• [The problem] Where does the string "التطبيقات" appear in the records? Copy each line that holds it.

Records from a dataset
[Start of Attachment]
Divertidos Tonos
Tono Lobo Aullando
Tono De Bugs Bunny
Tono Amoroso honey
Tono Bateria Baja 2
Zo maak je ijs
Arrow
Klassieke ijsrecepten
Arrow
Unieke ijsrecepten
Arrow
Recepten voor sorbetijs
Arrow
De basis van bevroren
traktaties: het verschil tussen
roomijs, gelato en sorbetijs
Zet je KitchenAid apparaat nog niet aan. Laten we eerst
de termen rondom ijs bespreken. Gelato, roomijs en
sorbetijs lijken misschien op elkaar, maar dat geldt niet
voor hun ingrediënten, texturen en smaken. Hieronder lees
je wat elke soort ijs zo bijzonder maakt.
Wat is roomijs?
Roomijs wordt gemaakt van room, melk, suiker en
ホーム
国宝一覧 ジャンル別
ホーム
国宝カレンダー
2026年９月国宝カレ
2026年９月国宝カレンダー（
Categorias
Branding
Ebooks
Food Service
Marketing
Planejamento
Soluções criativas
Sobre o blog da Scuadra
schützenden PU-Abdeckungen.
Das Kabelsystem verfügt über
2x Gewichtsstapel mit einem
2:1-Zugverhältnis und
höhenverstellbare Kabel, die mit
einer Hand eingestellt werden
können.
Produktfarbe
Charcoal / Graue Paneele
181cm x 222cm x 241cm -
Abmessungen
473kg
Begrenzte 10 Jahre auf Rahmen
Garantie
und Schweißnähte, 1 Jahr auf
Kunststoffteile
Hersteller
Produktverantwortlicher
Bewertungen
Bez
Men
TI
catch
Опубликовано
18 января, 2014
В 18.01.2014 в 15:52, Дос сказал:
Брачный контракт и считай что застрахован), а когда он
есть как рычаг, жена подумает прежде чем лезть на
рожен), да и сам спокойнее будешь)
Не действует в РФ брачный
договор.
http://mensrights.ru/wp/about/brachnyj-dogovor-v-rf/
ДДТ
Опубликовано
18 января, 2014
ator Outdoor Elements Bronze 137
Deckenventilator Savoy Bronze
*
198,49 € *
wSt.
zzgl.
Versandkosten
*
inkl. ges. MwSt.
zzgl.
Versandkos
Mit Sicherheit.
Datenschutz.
[End of Attachment]
[Start of Attachment]
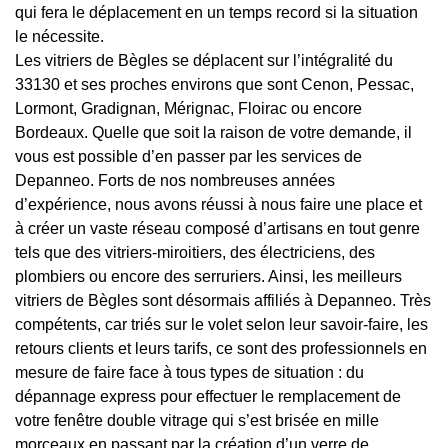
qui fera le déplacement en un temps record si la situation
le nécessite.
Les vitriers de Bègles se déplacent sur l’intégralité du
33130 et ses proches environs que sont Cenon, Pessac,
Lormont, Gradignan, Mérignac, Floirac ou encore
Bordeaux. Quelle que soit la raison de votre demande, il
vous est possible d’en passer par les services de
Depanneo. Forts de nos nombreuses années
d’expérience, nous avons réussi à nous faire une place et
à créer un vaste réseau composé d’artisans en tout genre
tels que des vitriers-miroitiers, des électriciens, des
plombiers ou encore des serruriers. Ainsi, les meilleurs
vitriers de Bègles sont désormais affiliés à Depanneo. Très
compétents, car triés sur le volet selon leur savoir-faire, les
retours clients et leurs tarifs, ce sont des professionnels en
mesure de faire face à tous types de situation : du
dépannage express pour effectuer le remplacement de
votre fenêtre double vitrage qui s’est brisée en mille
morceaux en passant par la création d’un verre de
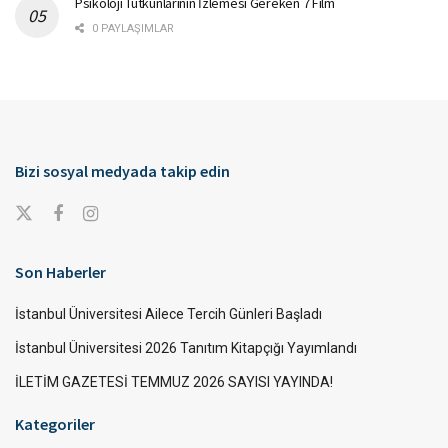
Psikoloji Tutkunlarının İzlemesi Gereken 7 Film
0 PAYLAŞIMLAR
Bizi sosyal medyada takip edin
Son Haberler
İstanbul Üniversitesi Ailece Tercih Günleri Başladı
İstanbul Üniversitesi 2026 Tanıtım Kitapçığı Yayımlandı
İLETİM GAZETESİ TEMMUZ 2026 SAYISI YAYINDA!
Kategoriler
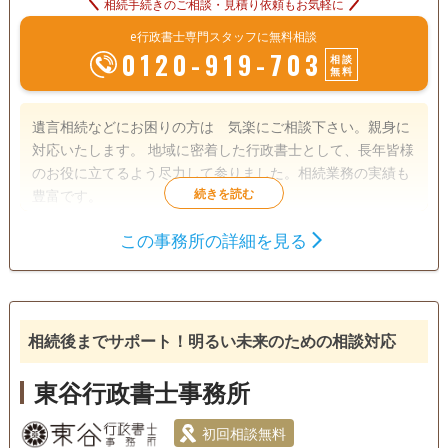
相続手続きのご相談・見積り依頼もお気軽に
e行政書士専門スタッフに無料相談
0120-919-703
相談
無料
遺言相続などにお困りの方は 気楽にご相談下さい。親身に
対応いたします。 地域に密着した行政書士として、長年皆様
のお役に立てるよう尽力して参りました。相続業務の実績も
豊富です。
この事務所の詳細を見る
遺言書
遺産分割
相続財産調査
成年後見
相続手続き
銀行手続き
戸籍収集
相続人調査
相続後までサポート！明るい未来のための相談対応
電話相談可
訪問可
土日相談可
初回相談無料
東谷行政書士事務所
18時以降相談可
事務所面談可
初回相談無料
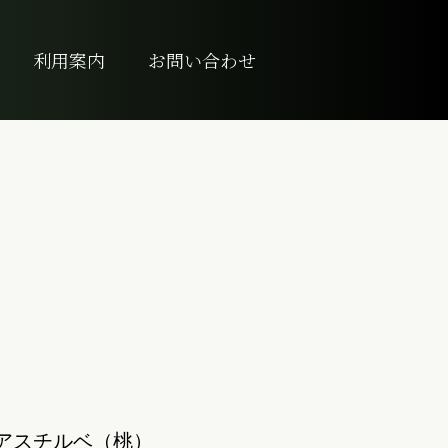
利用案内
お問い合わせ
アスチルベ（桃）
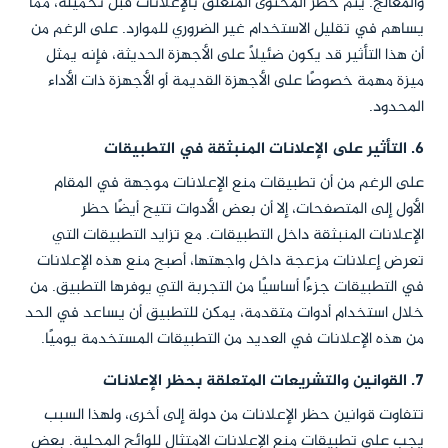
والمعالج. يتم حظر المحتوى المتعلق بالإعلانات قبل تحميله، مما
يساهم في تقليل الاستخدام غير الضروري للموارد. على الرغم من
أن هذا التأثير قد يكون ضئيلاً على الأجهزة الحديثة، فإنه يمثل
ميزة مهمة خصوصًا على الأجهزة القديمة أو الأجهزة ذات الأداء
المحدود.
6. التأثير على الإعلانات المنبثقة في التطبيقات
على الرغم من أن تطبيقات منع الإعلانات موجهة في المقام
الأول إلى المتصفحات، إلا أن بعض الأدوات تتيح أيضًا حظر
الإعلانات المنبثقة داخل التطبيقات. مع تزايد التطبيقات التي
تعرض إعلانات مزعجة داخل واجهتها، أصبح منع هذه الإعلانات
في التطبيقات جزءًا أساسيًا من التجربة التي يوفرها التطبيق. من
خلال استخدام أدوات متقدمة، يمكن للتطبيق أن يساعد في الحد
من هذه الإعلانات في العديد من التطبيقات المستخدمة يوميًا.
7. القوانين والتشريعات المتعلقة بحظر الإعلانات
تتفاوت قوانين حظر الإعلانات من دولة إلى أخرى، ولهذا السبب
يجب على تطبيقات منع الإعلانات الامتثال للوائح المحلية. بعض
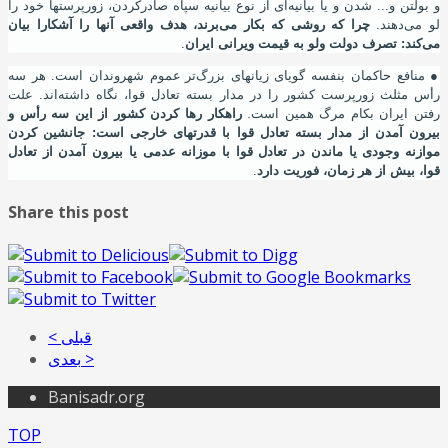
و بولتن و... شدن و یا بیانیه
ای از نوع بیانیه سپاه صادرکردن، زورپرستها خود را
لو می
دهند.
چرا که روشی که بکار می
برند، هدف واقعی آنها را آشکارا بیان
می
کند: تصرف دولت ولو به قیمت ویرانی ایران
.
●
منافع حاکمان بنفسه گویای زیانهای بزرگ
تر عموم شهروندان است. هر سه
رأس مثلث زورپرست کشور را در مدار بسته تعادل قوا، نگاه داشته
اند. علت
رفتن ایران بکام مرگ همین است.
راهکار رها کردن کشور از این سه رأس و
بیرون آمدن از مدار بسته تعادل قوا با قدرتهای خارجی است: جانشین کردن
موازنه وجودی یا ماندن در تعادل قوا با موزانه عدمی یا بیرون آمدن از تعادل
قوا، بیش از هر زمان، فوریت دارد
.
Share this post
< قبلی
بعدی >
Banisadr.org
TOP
[End of Attachment]
• [Result]
6. التأثير على الإعلانات المنبثقة في التطبيقات
الإعلانات المنبثقة داخل التطبيقات. مع تزايد التطبيقات التي
في التطبيقات جزءًا أساسيًا من التجربة التي يوفرها التطبيق. من
من هذه الإعلانات في العديد من التطبيقات المستخدمة يوميًا.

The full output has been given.